# Old school help battery life question



## paintdrying (Jul 13, 2012)

I have a sony model zs-xn30 boombox. I lost the power cord and was wondering how long batteries will play the cd player for. On pretty low volume. I am thinking it would be better to just buy a new power cord.


----------



## de-nagorg (Feb 23, 2014)

Depending on the quality of your batteries 3 to 6 hours tops.

Then recharge if possible, but if you have the owners manual, or can get access to one on-line, you can get a new cord from the manufacturer.

And it will be cost effective within 3 weeks to have gotten a cord instead of buying batteries.


ED


----------



## gregzoll (Dec 25, 2006)

Those cords are usually pretty standard. Post a picture of the outlet on the boom box where it plugs in.


----------



## Oso954 (Jun 23, 2012)

Looks like Amazon has it.
http://www.amazon.com/UpBright®-Adapter-ZS-X10WHITE-ZS-XN30-ZS-X3CP/dp/B00E3KG6JC


----------



## PD_Lape (Nov 19, 2014)

de-nagorg said:


> Depending on the quality of your batteries 3 to 6 hours tops.
> 
> Then recharge if possible, but if you have the owners manual, or can get access to one on-line, you can get a new cord from the manufacturer.
> 
> And it will be cost effective within 3 weeks to have gotten a cord instead of buying batteries.

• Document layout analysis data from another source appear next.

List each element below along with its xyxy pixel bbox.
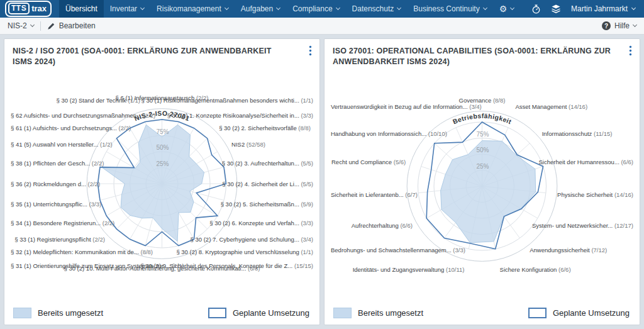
chevron-down-icon [510, 6, 514, 10]
divider [40, 21, 41, 31]
nav-label: Compliance [292, 4, 332, 13]
card-header: NIS-2 / ISO 27001 (SOA-0001: ERKLÄRUNG Z… [9, 44, 314, 70]
legend-label: Geplante Umsetzung [553, 308, 630, 318]
svg-text:§ 38 (1) Pflichten der Gesch..: § 38 (1) Pflichten der Gesch... (2/2) [11, 160, 104, 167]
svg-text:§ 30 (2) 5. Sicherheitsmaßn...: § 30 (2) 5. Sicherheitsmaßn... (5/9) [221, 201, 313, 208]
chevron-down-icon [633, 23, 637, 27]
chevron-down-icon [276, 6, 280, 10]
help-icon [602, 21, 611, 30]
svg-text:§ 30 (2) 1. Konzepte Risikoana: § 30 (2) 1. Konzepte Risikoanalyse/Siche… [167, 112, 313, 119]
nav-item-inventar[interactable]: Inventar [104, 0, 150, 18]
legend-item-planned[interactable]: Geplante Umsetzung [208, 308, 309, 318]
nav-label: Aufgaben [241, 4, 273, 13]
help-menu[interactable]: Hilfe [602, 21, 636, 30]
nav-label: Datenschutz [352, 4, 394, 13]
card-nis2-iso27001: NIS-2 / ISO 27001 (SOA-0001: ERKLÄRUNG Z… [4, 38, 320, 325]
kebab-menu-icon[interactable] [306, 44, 314, 57]
chevron-down-icon [225, 6, 229, 10]
svg-text:75%: 75% [476, 131, 489, 138]
chevron-down-icon [483, 6, 487, 10]
svg-text:Identitäts- und Zugangsverwalt: Identitäts- und Zugangsverwaltung (10/11… [353, 266, 465, 273]
nav-item-aufgaben[interactable]: Aufgaben [235, 0, 286, 18]
pencil-icon [47, 22, 55, 30]
nav-label: Business Continuity [413, 4, 479, 13]
svg-text:Sicherheit in Lieferantenb...: Sicherheit in Lieferantenb... (6/7) [331, 191, 418, 198]
legend-label: Bereits umgesetzt [358, 308, 423, 318]
svg-text:50%: 50% [476, 147, 489, 153]
card-iso27001-capabilities: ISO 27001: OPERATIONAL CAPABILITIES (SOA… [324, 38, 640, 325]
legend-item-implemented[interactable]: Bereits umgesetzt [333, 308, 423, 318]
nav-item-settings[interactable]: ⚙ [493, 0, 521, 18]
card-header: ISO 27001: OPERATIONAL CAPABILITIES (SOA… [330, 44, 635, 70]
legend-item-implemented[interactable]: Bereits umgesetzt [13, 308, 103, 318]
nav-label: Risikomanagement [157, 4, 221, 13]
scope-label: NIS-2 [8, 21, 27, 30]
chevron-down-icon [140, 6, 145, 10]
outline-swatch [208, 308, 226, 318]
chevron-down-icon [631, 6, 636, 10]
chart-legend: Bereits umgesetzt Geplante Umsetzung [9, 305, 314, 321]
nav-label: Übersicht [65, 4, 97, 13]
chart-legend: Bereits umgesetzt Geplante Umsetzung [330, 305, 635, 321]
svg-text:§ 34 (1) Besondere Registrieru: § 34 (1) Besondere Registrierun... (2/2) [11, 220, 114, 226]
outline-swatch [528, 308, 547, 318]
svg-text:Informationsschutz (11/15): Informationsschutz (11/15) [542, 130, 613, 137]
stopwatch-icon[interactable] [531, 4, 541, 14]
nav-item-uebersicht[interactable]: Übersicht [59, 0, 104, 18]
user-menu[interactable]: Martin Jahrmarkt [571, 4, 635, 13]
nav-label: Inventar [110, 4, 137, 13]
svg-text:§ 30 (2) 6. Konzepte und Verfa: § 30 (2) 6. Konzepte und Verfah... (3/3) [209, 220, 313, 226]
svg-text:§ 30 (2) 2. Sicherheitsvorfäll: § 30 (2) 2. Sicherheitsvorfälle (8/8) [219, 125, 311, 131]
svg-text:§ 36 (2) Rückmeldungen d... (2: § 36 (2) Rückmeldungen d... (2/2) [11, 181, 100, 187]
svg-text:50%: 50% [156, 144, 169, 151]
ttstrax-logo: TTS trax [5, 1, 52, 17]
svg-text:Recht und Compliance (5/6): Recht und Compliance (5/6) [331, 159, 406, 165]
svg-text:Governance (8/8): Governance (8/8) [459, 97, 506, 104]
nav-item-datenschutz[interactable]: Datenschutz [346, 0, 408, 18]
scope-dropdown[interactable]: NIS-2 [8, 21, 34, 30]
kebab-menu-icon[interactable] [626, 44, 635, 57]
svg-text:Physische Sicherheit (14/16): Physische Sicherheit (14/16) [557, 191, 633, 198]
legend-label: Bereits umgesetzt [38, 308, 103, 318]
edit-button[interactable]: Bearbeiten [47, 21, 96, 30]
svg-text:§ 35 (1) Unterrichtungspflic..: § 35 (1) Unterrichtungspflic... (3/3) [11, 201, 101, 208]
nav-item-business-continuity[interactable]: Business Continuity [407, 0, 492, 18]
svg-text:Vertrauenswürdigkeit in Bezug: Vertrauenswürdigkeit in Bezug auf die In… [331, 103, 482, 110]
nav-item-risikomanagement[interactable]: Risikomanagement [150, 0, 235, 18]
legend-label: Geplante Umsetzung [233, 308, 309, 318]
svg-text:75%: 75% [156, 128, 169, 135]
svg-text:Anwendungssicherheit (7/12): Anwendungssicherheit (7/12) [530, 247, 607, 254]
svg-text:§ 30 (2) 7. Cyberhygiene und S: § 30 (2) 7. Cyberhygiene und Schulung...… [191, 236, 313, 243]
svg-text:§ 61 (1) Aufsichts- und Durchs: § 61 (1) Aufsichts- und Durchsetzungs...… [11, 125, 131, 131]
radar-chart-capabilities: 25%50%75%BetriebsfähigkeitGovernance (8/… [330, 70, 635, 292]
radar-chart-nis2: 25%50%75%NIS-2-ISO 27001§ 6 (1) Informat… [9, 70, 314, 292]
logo-trax-text: trax [31, 4, 47, 13]
svg-text:Sichere Konfiguration (6/6): Sichere Konfiguration (6/6) [500, 266, 571, 273]
svg-text:§ 62 Aufsichts- und Durchsetzu: § 62 Aufsichts- und Durchsetzungsmaßnahm… [11, 112, 155, 119]
svg-text:§ 33 (1) Registrierungspflicht: § 33 (1) Registrierungspflicht (2/2) [14, 236, 105, 243]
svg-text:Sicherheit der Humanressou...: Sicherheit der Humanressou... (6/6) [539, 159, 634, 165]
main-nav: Übersicht Inventar Risikomanagement Aufg… [59, 0, 520, 18]
gear-icon: ⚙ [499, 4, 508, 13]
svg-text:§ 30 (1) Risikomanagementmaßna: § 30 (1) Risikomanagementmaßnahmen beson… [141, 97, 313, 104]
card-title: ISO 27001: OPERATIONAL CAPABILITIES (SOA… [333, 46, 613, 70]
dashboard: NIS-2 / ISO 27001 (SOA-0001: ERKLÄRUNG Z… [0, 35, 644, 329]
user-name: Martin Jahrmarkt [571, 4, 628, 13]
svg-text:§ 31 (1) Orientierungshilfe zu: § 31 (1) Orientierungshilfe zum Einsatz … [11, 262, 184, 269]
svg-text:§ 32 (1) Meldepflichten: Kommu: § 32 (1) Meldepflichten: Kommunikation m… [11, 248, 153, 255]
svg-text:25%: 25% [156, 160, 169, 167]
app-logo[interactable]: TTS trax [0, 0, 59, 18]
svg-text:Aufrechterhaltung (6/6): Aufrechterhaltung (6/6) [352, 222, 413, 229]
filled-swatch [333, 308, 352, 318]
svg-text:§ 30 (2) 3. Aufrechterhaltun..: § 30 (2) 3. Aufrechterhaltun... (5/5) [222, 160, 313, 167]
svg-text:§ 30 (2) 4. Sicherheit der Li.: § 30 (2) 4. Sicherheit der Li... (5/5) [222, 181, 313, 187]
filled-swatch [13, 308, 31, 318]
edit-label: Bearbeiten [59, 21, 96, 30]
top-navigation-bar: TTS trax Übersicht Inventar Risikomanage… [0, 0, 644, 18]
chevron-down-icon [336, 6, 340, 10]
chevron-down-icon [30, 23, 35, 27]
legend-item-planned[interactable]: Geplante Umsetzung [528, 308, 630, 318]
nav-item-compliance[interactable]: Compliance [286, 0, 345, 18]
card-title: NIS-2 / ISO 27001 (SOA-0001: ERKLÄRUNG Z… [13, 46, 292, 70]
layers-icon[interactable] [551, 4, 561, 13]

I don't think replacing batteries every couple of hours of usage is practical in any way. I agree with ED with getting a new cord. It's pretty easy to get a new one be it third-party online shops or an OEM.

-Paul

_________________________________________________________________


----------



## paintdrying (Jul 13, 2012)

Not sure if these power cords are anything like cell phone chargers. My cell changers last maybe 6 months. I have bought after market ones that have lasted days. You would think that was a power adapter world where you could just buy this stuff


----------